_Data extract_:
********************
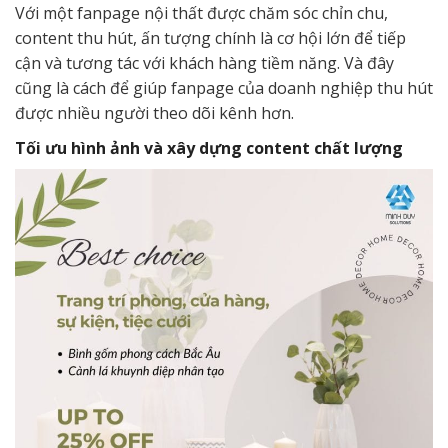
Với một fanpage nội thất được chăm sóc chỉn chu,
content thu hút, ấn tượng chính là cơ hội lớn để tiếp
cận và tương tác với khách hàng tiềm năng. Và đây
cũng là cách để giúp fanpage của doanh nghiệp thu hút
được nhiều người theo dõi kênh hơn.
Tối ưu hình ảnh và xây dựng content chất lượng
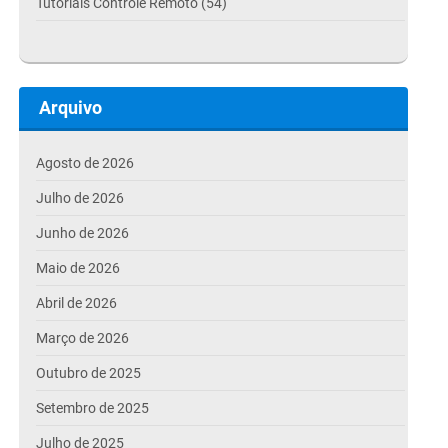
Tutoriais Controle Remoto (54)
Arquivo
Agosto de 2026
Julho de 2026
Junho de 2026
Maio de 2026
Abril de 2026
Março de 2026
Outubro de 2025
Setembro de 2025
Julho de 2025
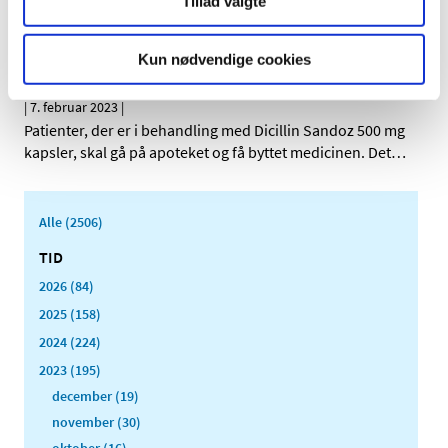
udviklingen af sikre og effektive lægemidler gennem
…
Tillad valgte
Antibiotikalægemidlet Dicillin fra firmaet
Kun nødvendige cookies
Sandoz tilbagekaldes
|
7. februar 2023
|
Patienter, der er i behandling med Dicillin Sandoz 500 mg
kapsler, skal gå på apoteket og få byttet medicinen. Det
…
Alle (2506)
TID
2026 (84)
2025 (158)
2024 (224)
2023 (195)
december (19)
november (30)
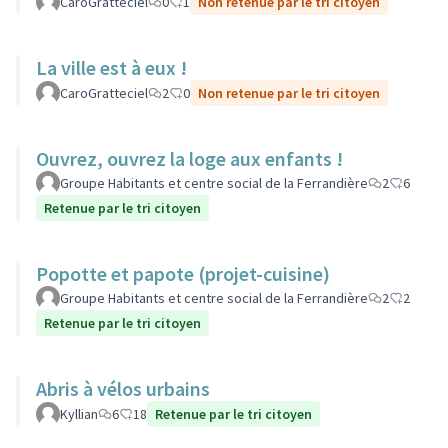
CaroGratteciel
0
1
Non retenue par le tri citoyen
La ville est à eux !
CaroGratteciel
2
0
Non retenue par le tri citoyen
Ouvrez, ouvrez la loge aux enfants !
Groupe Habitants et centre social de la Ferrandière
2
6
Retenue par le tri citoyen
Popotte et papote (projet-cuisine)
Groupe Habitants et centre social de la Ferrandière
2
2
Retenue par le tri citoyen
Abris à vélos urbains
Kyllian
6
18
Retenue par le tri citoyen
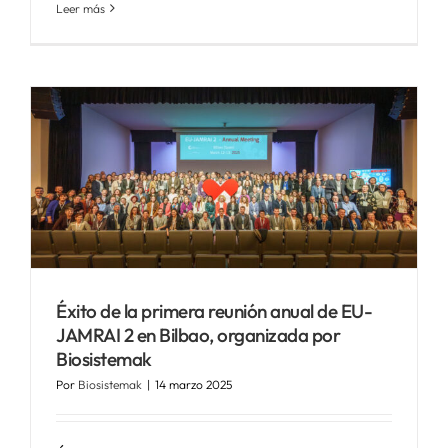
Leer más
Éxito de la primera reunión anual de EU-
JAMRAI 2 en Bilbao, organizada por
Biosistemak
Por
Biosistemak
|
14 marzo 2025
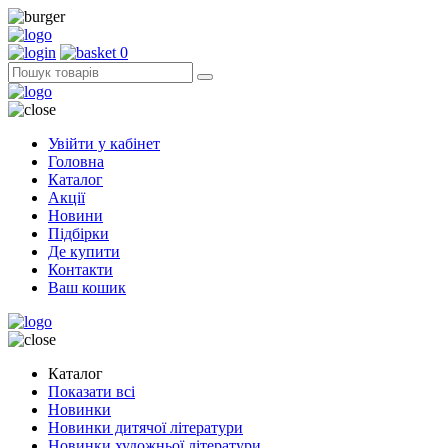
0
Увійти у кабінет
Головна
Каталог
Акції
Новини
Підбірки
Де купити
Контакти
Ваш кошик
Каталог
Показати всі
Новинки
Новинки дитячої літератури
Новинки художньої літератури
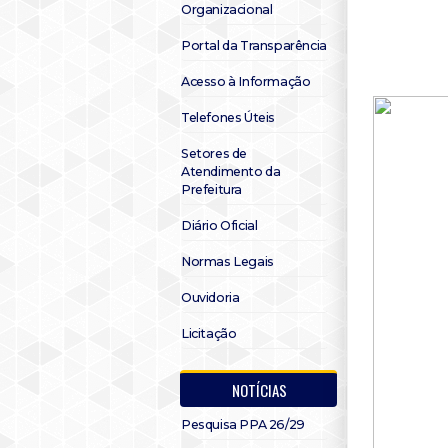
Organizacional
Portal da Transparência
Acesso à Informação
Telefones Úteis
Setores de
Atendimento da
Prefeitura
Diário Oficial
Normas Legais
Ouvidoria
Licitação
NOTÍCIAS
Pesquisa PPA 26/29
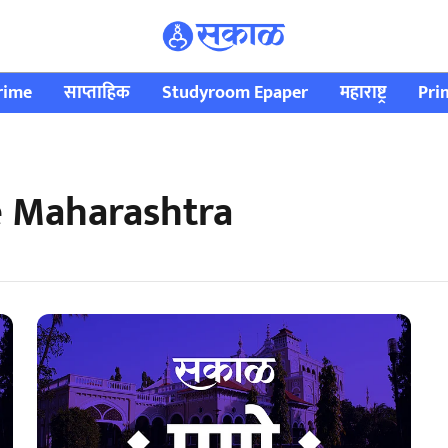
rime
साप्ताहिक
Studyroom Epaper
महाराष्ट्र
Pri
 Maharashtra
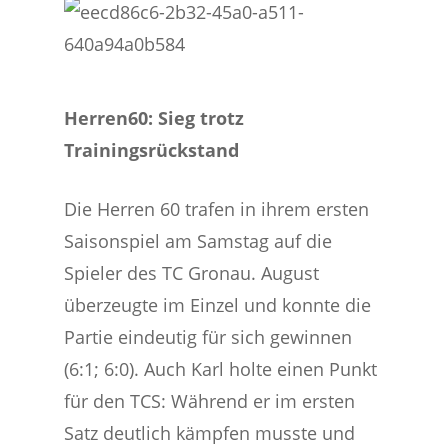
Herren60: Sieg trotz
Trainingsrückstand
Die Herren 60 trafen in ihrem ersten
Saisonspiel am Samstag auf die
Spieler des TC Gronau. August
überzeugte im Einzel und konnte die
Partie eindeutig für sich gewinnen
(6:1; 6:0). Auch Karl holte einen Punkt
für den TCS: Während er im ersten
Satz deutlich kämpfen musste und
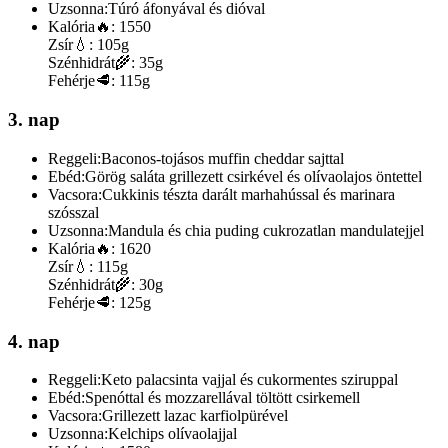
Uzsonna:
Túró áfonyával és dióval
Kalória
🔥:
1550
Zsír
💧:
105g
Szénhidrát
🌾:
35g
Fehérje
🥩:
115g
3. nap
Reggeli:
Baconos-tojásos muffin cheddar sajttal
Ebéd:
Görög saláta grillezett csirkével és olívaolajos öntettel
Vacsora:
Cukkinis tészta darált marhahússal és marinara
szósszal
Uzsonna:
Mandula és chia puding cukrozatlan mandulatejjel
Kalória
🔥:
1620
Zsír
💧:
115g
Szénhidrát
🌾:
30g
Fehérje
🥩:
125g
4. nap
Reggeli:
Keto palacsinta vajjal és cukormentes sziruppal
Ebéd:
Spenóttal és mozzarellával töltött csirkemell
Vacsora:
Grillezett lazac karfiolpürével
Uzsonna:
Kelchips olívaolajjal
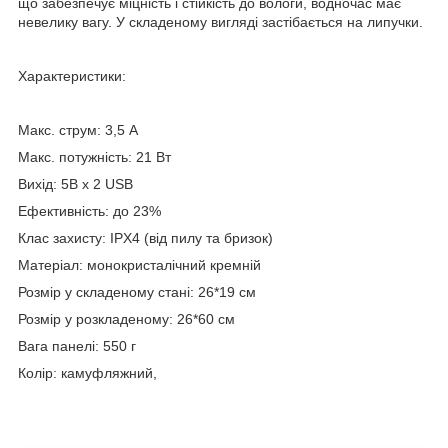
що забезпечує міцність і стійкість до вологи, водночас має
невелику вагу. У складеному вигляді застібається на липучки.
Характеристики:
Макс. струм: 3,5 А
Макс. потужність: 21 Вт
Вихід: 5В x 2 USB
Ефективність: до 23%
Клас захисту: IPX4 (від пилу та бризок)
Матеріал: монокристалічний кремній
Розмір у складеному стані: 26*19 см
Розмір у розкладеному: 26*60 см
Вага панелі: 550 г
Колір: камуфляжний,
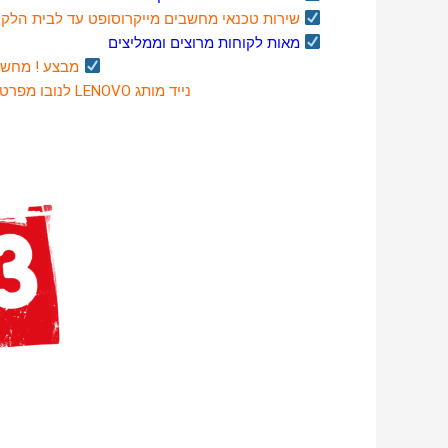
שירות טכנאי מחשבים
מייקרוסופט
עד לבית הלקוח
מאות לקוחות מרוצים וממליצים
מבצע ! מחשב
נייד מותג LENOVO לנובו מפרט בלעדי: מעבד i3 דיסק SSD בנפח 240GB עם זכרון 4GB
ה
********************
_What you need to do_:
Wherever the word "Розмір" appears in the listing above, copy the whole line.

_Exercise answer_:
Розмір у складеному стані: 26*19 см
Розмір у розкладеному: 26*60 см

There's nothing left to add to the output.